PROBLEM STATEMENT ->
What follows is a set of entries; retype all of them exactly.

(Records from a data collection)

..............................

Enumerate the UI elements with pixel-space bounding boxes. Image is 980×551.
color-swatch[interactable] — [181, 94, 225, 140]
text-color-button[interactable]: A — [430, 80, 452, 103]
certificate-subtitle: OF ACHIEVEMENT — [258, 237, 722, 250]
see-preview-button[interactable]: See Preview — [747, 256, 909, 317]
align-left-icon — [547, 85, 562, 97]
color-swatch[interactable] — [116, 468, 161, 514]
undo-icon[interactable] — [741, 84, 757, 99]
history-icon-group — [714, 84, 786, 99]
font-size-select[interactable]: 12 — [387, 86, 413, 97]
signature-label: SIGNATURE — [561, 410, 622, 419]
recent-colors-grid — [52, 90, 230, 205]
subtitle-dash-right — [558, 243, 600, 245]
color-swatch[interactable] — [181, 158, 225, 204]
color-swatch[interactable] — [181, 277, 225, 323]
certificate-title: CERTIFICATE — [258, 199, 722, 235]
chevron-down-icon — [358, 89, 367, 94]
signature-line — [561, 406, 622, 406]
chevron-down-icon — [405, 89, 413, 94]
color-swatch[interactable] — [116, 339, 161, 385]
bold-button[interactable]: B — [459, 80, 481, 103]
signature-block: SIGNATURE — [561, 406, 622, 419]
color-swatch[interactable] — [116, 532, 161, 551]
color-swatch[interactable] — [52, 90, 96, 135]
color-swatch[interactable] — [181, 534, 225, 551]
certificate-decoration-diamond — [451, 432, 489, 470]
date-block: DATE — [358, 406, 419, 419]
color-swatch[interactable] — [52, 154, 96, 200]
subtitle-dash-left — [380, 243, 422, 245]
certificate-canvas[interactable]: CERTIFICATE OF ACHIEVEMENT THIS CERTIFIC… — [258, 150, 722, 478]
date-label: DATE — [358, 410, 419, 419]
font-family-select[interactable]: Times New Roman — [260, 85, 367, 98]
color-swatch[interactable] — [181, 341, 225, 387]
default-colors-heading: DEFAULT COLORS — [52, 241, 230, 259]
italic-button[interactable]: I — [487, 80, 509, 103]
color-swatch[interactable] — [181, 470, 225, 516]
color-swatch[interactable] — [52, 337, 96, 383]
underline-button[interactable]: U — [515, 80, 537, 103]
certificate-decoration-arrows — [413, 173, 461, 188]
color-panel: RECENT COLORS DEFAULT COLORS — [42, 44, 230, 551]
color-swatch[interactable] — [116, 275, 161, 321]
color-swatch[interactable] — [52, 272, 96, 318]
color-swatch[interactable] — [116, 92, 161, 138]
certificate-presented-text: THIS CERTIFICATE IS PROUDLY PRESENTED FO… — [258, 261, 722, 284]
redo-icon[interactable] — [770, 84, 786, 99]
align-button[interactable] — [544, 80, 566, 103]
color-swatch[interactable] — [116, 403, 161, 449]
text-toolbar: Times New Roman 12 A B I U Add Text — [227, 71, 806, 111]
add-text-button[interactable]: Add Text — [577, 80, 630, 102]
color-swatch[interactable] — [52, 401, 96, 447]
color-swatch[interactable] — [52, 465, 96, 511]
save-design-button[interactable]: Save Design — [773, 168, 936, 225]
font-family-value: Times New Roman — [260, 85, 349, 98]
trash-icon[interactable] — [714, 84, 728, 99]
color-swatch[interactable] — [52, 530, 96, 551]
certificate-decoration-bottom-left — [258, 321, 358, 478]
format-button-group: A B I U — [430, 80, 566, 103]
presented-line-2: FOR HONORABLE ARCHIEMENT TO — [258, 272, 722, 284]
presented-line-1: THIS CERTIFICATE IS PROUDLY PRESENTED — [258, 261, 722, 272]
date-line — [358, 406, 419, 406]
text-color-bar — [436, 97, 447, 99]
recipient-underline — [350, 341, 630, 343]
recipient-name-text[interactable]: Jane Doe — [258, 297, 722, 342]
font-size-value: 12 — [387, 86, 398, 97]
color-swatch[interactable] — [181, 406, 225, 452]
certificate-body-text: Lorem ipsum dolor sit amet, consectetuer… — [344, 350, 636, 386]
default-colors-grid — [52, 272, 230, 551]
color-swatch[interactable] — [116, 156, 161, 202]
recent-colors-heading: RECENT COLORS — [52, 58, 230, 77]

..............................

ANSWER SPACE ->
Enumerate the UI elements with pixel-space bounding boxes. Image is 980×551.
color-swatch[interactable] — [181, 94, 225, 140]
text-color-button[interactable]: A — [430, 80, 452, 103]
certificate-subtitle: OF ACHIEVEMENT — [258, 237, 722, 250]
see-preview-button[interactable]: See Preview — [747, 256, 909, 317]
align-left-icon — [547, 85, 562, 97]
color-swatch[interactable] — [116, 468, 161, 514]
undo-icon[interactable] — [741, 84, 757, 99]
history-icon-group — [714, 84, 786, 99]
font-size-select[interactable]: 12 — [387, 86, 413, 97]
signature-label: SIGNATURE — [561, 410, 622, 419]
recent-colors-grid — [52, 90, 230, 205]
subtitle-dash-right — [558, 243, 600, 245]
color-swatch[interactable] — [181, 158, 225, 204]
color-swatch[interactable] — [181, 277, 225, 323]
certificate-title: CERTIFICATE — [258, 199, 722, 235]
chevron-down-icon — [358, 89, 367, 94]
signature-line — [561, 406, 622, 406]
chevron-down-icon — [405, 89, 413, 94]
color-swatch[interactable] — [116, 339, 161, 385]
bold-button[interactable]: B — [459, 80, 481, 103]
signature-block: SIGNATURE — [561, 406, 622, 419]
color-swatch[interactable] — [116, 532, 161, 551]
color-swatch[interactable] — [52, 90, 96, 135]
color-swatch[interactable] — [181, 534, 225, 551]
certificate-decoration-diamond — [451, 432, 489, 470]
date-block: DATE — [358, 406, 419, 419]
color-swatch[interactable] — [52, 154, 96, 200]
subtitle-dash-left — [380, 243, 422, 245]
certificate-canvas[interactable]: CERTIFICATE OF ACHIEVEMENT THIS CERTIFIC… — [258, 150, 722, 478]
date-label: DATE — [358, 410, 419, 419]
font-family-select[interactable]: Times New Roman — [260, 85, 367, 98]
color-swatch[interactable] — [181, 341, 225, 387]
default-colors-heading: DEFAULT COLORS — [52, 241, 230, 259]
italic-button[interactable]: I — [487, 80, 509, 103]
color-swatch[interactable] — [181, 470, 225, 516]
color-swatch[interactable] — [52, 337, 96, 383]
underline-button[interactable]: U — [515, 80, 537, 103]
certificate-decoration-arrows — [413, 173, 461, 188]
color-panel: RECENT COLORS DEFAULT COLORS — [42, 44, 230, 551]
color-swatch[interactable] — [116, 275, 161, 321]
color-swatch[interactable] — [52, 272, 96, 318]
color-swatch[interactable] — [116, 92, 161, 138]
certificate-presented-text: THIS CERTIFICATE IS PROUDLY PRESENTED FO… — [258, 261, 722, 284]
redo-icon[interactable] — [770, 84, 786, 99]
align-button[interactable] — [544, 80, 566, 103]
color-swatch[interactable] — [116, 403, 161, 449]
text-toolbar: Times New Roman 12 A B I U Add Text — [227, 71, 806, 111]
add-text-button[interactable]: Add Text — [577, 80, 630, 102]
color-swatch[interactable] — [52, 401, 96, 447]
color-swatch[interactable] — [52, 465, 96, 511]
save-design-button[interactable]: Save Design — [773, 168, 936, 225]
font-family-value: Times New Roman — [260, 85, 349, 98]
trash-icon[interactable] — [714, 84, 728, 99]
color-swatch[interactable] — [52, 530, 96, 551]
certificate-decoration-bottom-left — [258, 321, 358, 478]
format-button-group: A B I U — [430, 80, 566, 103]
presented-line-2: FOR HONORABLE ARCHIEMENT TO — [258, 272, 722, 284]
presented-line-1: THIS CERTIFICATE IS PROUDLY PRESENTED — [258, 261, 722, 272]
date-line — [358, 406, 419, 406]
text-color-bar — [436, 97, 447, 99]
recipient-underline — [350, 341, 630, 343]
recipient-name-text[interactable]: Jane Doe — [258, 297, 722, 342]
font-size-value: 12 — [387, 86, 398, 97]
color-swatch[interactable] — [181, 406, 225, 452]
certificate-body-text: Lorem ipsum dolor sit amet, consectetuer… — [344, 350, 636, 386]
default-colors-grid — [52, 272, 230, 551]
color-swatch[interactable] — [116, 156, 161, 202]
recent-colors-heading: RECENT COLORS — [52, 58, 230, 77]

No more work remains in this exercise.